## WHAT TO DO
Everything below from the line with "я й працювати задля відбудови України." through the line with "также не нарушать миграционное" must be retyped exactly, except the pictures.
##### DATASET RECORDS
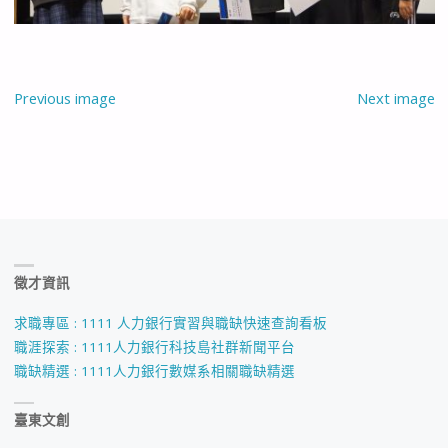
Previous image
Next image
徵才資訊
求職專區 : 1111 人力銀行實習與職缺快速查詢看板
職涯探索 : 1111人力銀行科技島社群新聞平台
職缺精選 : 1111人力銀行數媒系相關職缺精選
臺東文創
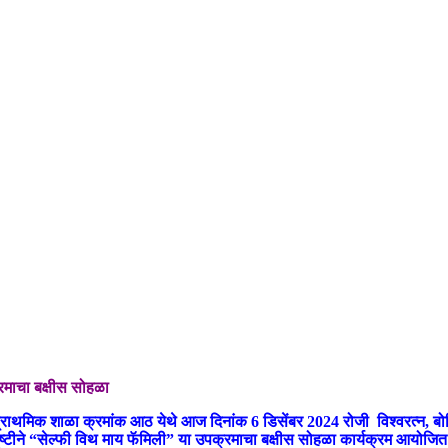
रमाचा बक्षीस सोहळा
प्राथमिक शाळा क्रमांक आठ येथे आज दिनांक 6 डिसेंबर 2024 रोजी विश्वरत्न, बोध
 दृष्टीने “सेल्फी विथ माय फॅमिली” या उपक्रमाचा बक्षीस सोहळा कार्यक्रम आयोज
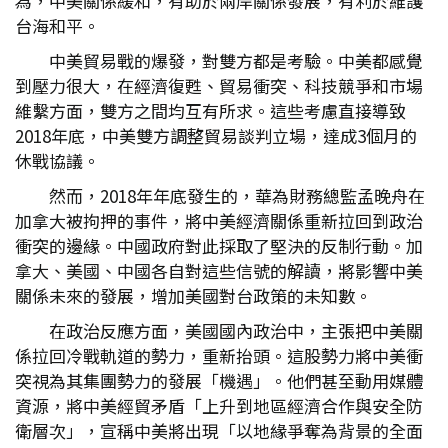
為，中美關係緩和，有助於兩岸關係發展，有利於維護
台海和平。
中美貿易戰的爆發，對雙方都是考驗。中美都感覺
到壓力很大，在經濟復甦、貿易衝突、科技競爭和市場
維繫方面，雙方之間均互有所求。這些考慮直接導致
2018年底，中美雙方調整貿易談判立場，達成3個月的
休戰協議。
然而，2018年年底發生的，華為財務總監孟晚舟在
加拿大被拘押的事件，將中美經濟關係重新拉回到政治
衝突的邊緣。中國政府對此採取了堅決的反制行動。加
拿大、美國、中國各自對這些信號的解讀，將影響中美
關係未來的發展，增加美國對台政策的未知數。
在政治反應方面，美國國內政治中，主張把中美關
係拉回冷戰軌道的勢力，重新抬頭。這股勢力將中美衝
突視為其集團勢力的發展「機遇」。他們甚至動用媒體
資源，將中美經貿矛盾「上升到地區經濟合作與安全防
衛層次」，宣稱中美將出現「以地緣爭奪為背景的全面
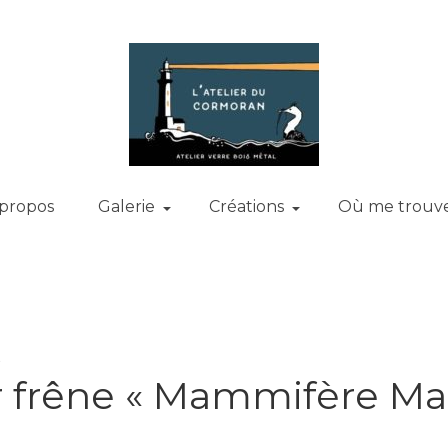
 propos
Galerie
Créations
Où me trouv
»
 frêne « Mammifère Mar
##########
##### DATASET RECORDS
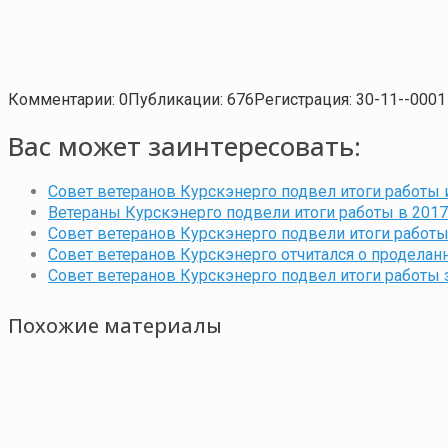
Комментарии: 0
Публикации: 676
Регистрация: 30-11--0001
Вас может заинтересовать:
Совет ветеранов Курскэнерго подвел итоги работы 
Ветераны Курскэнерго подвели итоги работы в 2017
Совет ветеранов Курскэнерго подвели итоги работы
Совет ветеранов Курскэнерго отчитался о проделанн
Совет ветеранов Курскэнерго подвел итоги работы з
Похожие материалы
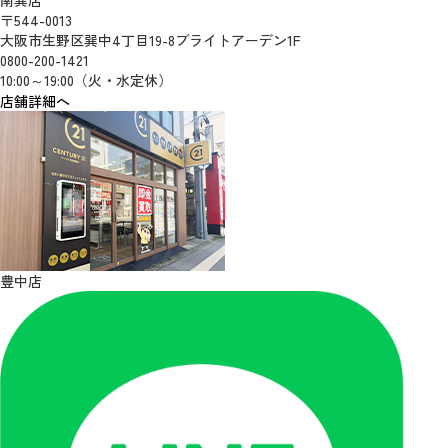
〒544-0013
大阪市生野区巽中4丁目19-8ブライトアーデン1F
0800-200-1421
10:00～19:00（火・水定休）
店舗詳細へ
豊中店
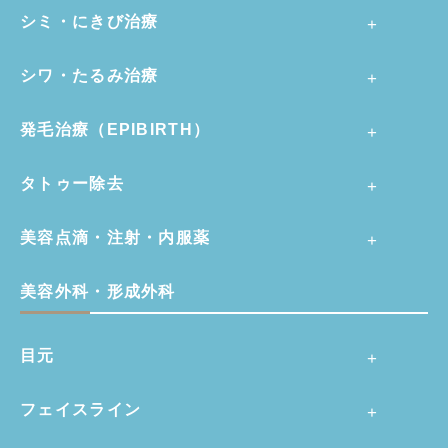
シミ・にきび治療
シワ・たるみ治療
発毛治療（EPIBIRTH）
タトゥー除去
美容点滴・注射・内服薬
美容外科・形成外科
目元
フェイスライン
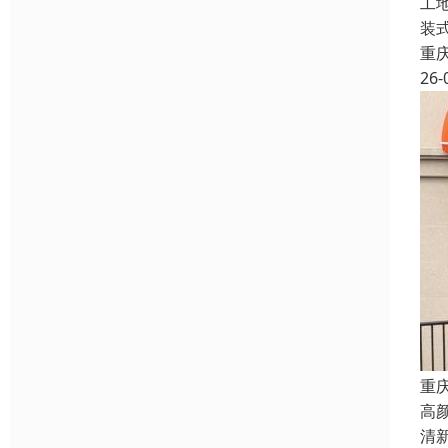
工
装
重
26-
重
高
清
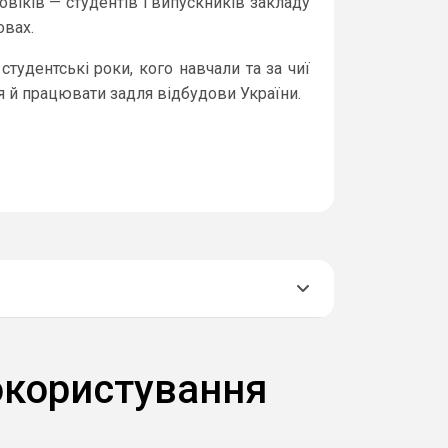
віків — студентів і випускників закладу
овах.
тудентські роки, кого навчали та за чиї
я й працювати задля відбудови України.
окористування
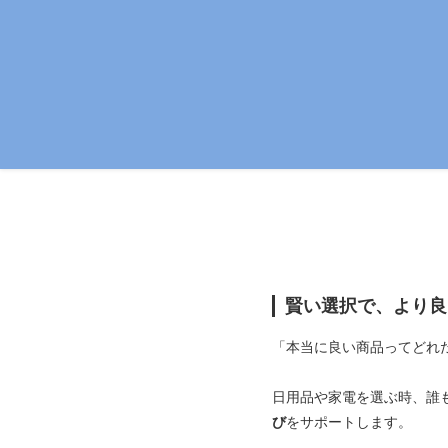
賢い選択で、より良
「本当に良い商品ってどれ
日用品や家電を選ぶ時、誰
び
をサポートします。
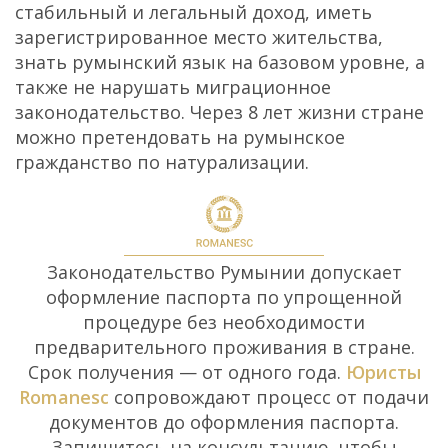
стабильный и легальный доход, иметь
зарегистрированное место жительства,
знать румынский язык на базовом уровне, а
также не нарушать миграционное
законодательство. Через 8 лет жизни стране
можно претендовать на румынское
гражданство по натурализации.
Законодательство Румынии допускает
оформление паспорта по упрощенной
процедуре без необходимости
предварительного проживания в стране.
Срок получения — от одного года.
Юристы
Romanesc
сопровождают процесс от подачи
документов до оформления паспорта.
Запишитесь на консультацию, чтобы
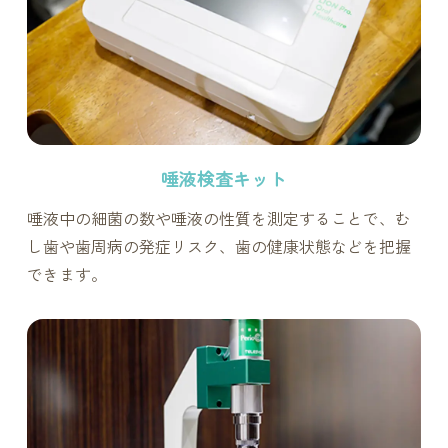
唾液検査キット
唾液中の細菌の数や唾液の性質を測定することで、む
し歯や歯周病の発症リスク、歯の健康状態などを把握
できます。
##########
##### DATASET RECORDS
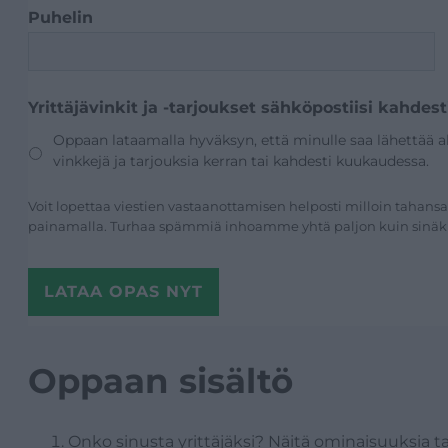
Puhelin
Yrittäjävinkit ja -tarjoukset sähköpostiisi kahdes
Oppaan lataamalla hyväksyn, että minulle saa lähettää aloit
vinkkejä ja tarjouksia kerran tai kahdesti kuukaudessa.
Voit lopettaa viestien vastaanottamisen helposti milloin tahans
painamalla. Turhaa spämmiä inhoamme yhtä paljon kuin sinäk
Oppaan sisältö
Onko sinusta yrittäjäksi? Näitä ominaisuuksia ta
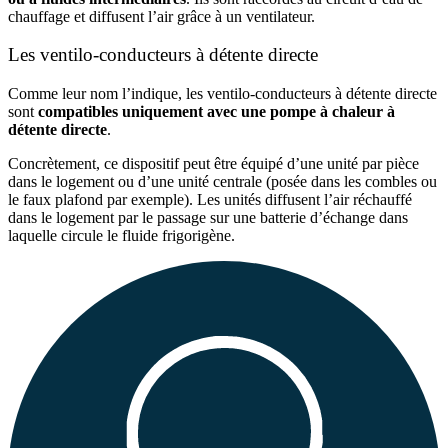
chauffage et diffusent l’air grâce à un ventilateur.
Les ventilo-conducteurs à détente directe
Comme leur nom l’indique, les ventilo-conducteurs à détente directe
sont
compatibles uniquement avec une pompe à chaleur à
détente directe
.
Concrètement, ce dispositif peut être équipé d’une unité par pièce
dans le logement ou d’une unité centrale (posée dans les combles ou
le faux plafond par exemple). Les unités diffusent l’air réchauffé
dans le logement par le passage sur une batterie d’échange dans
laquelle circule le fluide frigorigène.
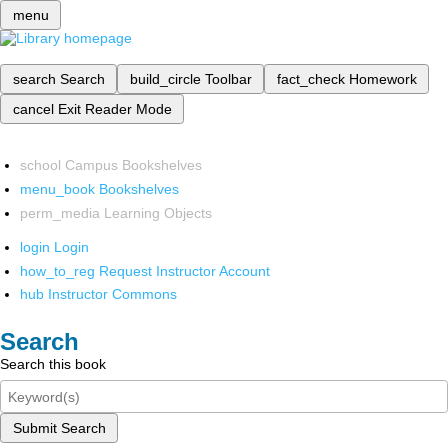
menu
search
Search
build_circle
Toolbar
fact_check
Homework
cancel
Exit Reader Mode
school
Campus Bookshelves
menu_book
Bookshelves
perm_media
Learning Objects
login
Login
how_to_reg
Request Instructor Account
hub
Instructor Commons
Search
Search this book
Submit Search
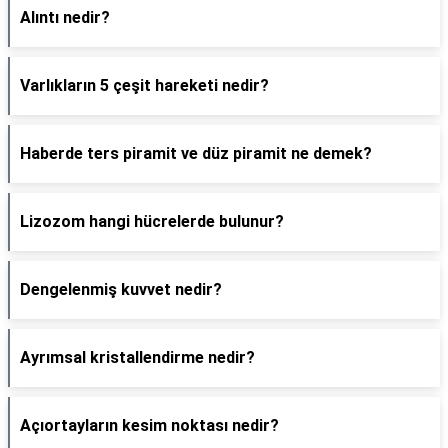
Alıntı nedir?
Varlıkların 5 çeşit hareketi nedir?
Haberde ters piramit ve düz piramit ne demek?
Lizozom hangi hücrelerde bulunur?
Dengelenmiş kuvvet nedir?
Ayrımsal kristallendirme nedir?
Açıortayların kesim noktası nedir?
##########
## ANSWER BELOW
я й працювати задля відбудови України.
окористування
賢い選択で、より良
「本当に良い商品ってどれ
日用品や家電を選ぶ時、誰
び
をサポートします。
стабильный и легальный доход, иметь
зарегистрированное место жительства,
знать румынский язык на базовом уровне, а
также не нарушать миграционное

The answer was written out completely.